● WHAT THE TASK ASKS
Each record must be returned exactly, apart from the pictures, which stay out.

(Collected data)
------------------------

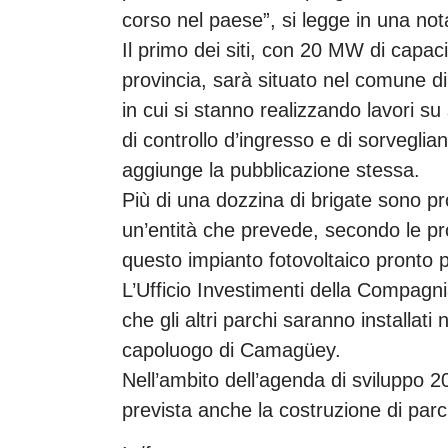
corso nel paese”, si legge in una not
Il primo dei siti, con 20 MW di capaci
provincia, sarà situato nel comune di 
in cui si stanno realizzando lavori su 
di controllo d’ingresso e di sorveglia
aggiunge la pubblicazione stessa.
Più di una dozzina di brigate sono pr
un’entità che prevede, secondo le pro
questo impianto fotovoltaico pronto p
L’Ufficio Investimenti della Compagnia
che gli altri parchi saranno installati
capoluogo di Camagüey.
Nell’ambito dell’agenda di sviluppo 2
prevista anche la costruzione di parch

------------------------

● OUTPUT
corso nel paese”, si legge in una not
Il primo dei siti, con 20 MW di capaci
provincia, sarà situato nel comune di 
in cui si stanno realizzando lavori su 
di controllo d’ingresso e di sorveglia
aggiunge la pubblicazione stessa.
Più di una dozzina di brigate sono pr
un’entità che prevede, secondo le pro
questo impianto fotovoltaico pronto p
L’Ufficio Investimenti della Compagnia
che gli altri parchi saranno installati
capoluogo di Camagüey.
Nell’ambito dell’agenda di sviluppo 2
prevista anche la costruzione di parch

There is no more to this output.